With the exceptional rise in gasoline prices resulting from Russia’s invasion of Ukraine, all eyes are on refiners. Why is it so high, and when will it drop? We can answer some of the first question, but not all of it. That’s because, in states like California, there is a portion of the gas tax nobody calls a tax. Really, it’s a secret gas tax.
They’re a gas tax, though not defined as a gas tax
While you would expect Cali to be the state with the highest gas price, it is actually Pennsylvania. But Cali comes in number two. And breaking down all of the bits that make up the tax, two fees are not related to driving, infrastructure, or refining. They are not a gas tax as defined by the U.S. Department of Energy.
Does your state have secret taxes assessed on gas consumption? We’re crunching the numbers now. But here is California’s story, and it is not good.
The average tax on just the gas itself is 29.15 cents a gallon. But some states are much lower, and some much higher. Alaska’s gas tax is about nine cents. Hawaii and Virginia have a 16 cent tax. Conversely, Pennsylvania’s is 57 cents a gallon, Cali’s is 51 cents, and the state of Washington’s is 52 cents.
Rising gas taxes began in the 1970s
Non-refining assessments make up part of the tax. But the gas portion is primarily from refining issues. In the 1970s, the state began restricting certain chemicals and processes for refining. Thus began the higher tax on gas.
In 1994, it mandated the California Reformulated Gasoline specifications. This eliminated MTBE and reduced acceptable sulfur levels. By 2010, an additional tax helped cover the California Climate Change programs. Then the federal excise tax increased in 2017 to 18.4 cents. All states pay this amount except Cali, which pays 81.5 cents a gallon.
The Cali gas tax is 20 cents more than the U.S. average
California’s overall tax on gasoline is around $1.18, which is about 20 cents more than the country’s average. Besides the federal excise tax, it pays 50 cents into a state excise tax, which varies with inflation. There is also a sales tax that is different for every county, and a one-cent tax to clean up service station underground storage tank leakages.
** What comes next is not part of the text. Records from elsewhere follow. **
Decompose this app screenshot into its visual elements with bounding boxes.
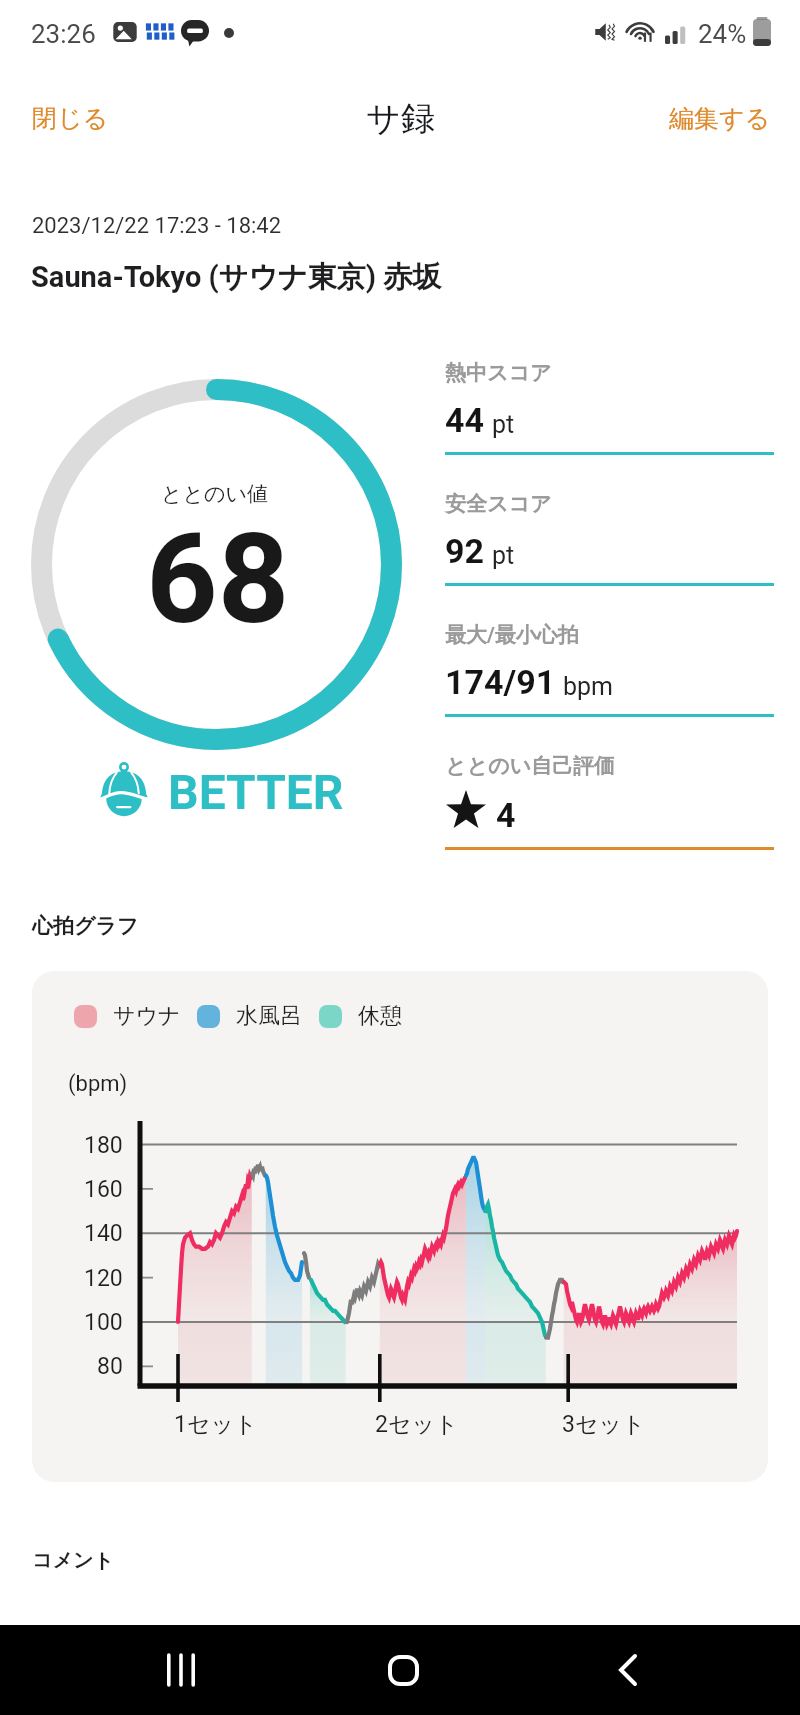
staticText: Sauna-Tokyo (サウナ東京) 赤坂 bbox=[31, 259, 442, 296]
staticText: bpm bbox=[563, 672, 613, 701]
staticText: 水風呂 bbox=[236, 1002, 302, 1030]
staticText: サウナ bbox=[113, 1002, 181, 1030]
staticText: 23:26 bbox=[31, 19, 96, 49]
button[interactable]: ととのい自己評価 bbox=[445, 753, 774, 886]
staticText: 68 bbox=[146, 506, 290, 652]
button[interactable]: Back bbox=[589, 1631, 667, 1709]
staticText: 100 bbox=[84, 1309, 123, 1336]
staticText: pt bbox=[492, 410, 515, 439]
button[interactable]: 最大/最小心拍 bbox=[445, 622, 774, 753]
staticText: サ録 bbox=[366, 97, 435, 140]
staticText: 4 bbox=[496, 795, 516, 835]
staticText: 休憩 bbox=[358, 1002, 402, 1030]
staticText: BETTER bbox=[168, 764, 344, 820]
staticText: pt bbox=[492, 541, 515, 570]
staticText: 3セット bbox=[562, 1410, 646, 1439]
staticText: 2セット bbox=[375, 1410, 459, 1439]
staticText: (bpm) bbox=[68, 1071, 128, 1097]
button[interactable]: Recent apps bbox=[142, 1631, 220, 1709]
button[interactable]: サウナ bbox=[74, 1002, 181, 1030]
staticText: 120 bbox=[84, 1265, 123, 1292]
staticText: 180 bbox=[84, 1132, 123, 1159]
staticText: 2023/12/22 17:23 - 18:42 bbox=[32, 213, 282, 239]
staticText: 44 bbox=[445, 400, 485, 440]
staticText: 92 bbox=[445, 531, 485, 571]
staticText: 24% bbox=[698, 19, 747, 49]
button[interactable]: 編集する bbox=[640, 89, 800, 148]
staticText: 安全スコア bbox=[445, 491, 552, 517]
button[interactable]: 閉じる bbox=[0, 89, 141, 148]
button[interactable]: 水風呂 bbox=[197, 1002, 302, 1030]
staticText: 編集する bbox=[669, 103, 771, 134]
staticText: 140 bbox=[84, 1220, 123, 1247]
staticText: 80 bbox=[97, 1353, 123, 1380]
button[interactable]: Home bbox=[364, 1631, 442, 1709]
button[interactable]: 休憩 bbox=[319, 1002, 402, 1030]
staticText: ととのい値 bbox=[161, 481, 268, 507]
button[interactable]: 熱中スコア bbox=[445, 360, 774, 491]
staticText: 174/91 bbox=[445, 662, 556, 702]
staticText: コメント bbox=[32, 1548, 114, 1573]
staticText: ととのい自己評価 bbox=[445, 753, 615, 779]
staticText: 1セット bbox=[174, 1410, 258, 1439]
staticText: 熱中スコア bbox=[445, 360, 552, 386]
staticText: 最大/最小心拍 bbox=[445, 622, 579, 648]
staticText: 心拍グラフ bbox=[32, 913, 139, 939]
button[interactable]: 安全スコア bbox=[445, 491, 774, 622]
staticText: 160 bbox=[84, 1176, 123, 1203]
staticText: 閉じる bbox=[32, 103, 109, 134]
But there are two other fees added to the gas tax. They aren’t related to roads and infrastructure, refining, or other costs associated with automobile use. These are the “Fuels Under the Cap,” (FUC) and “Low Carbon Fuel Standards,” LCFS. These fees don’t fall into the tax category. But every gallon of gas sold in California has them.
The FUC is a Cap and Trade tax that requires fuel manufacturers to buy what is essentially a license to emit greenhouse gasses. It varies, but averages around 14 cents a gallon. The LCFS mandates gas manufacturers making high carbon fuels buy credits from low carbon emitters. Ethanol, biodiesel, electricity, etc, are considered low-carbon fuels.
Here are the reasons why a tax isn’t labeled a tax
The reason they are not considered a gas tax, though they are paid as part of it, is because they don’t have a set price. And they aren’t collected by the state nor factored by a percentage of the price. But they pass through to consumers by the gas tax.
What do these secret fees take in? According to Stillwater Associates, a tech development firm, they added up to almost $600 million combined in 2019. The FUC brings in about $220 million, and the LCFS around $350 million.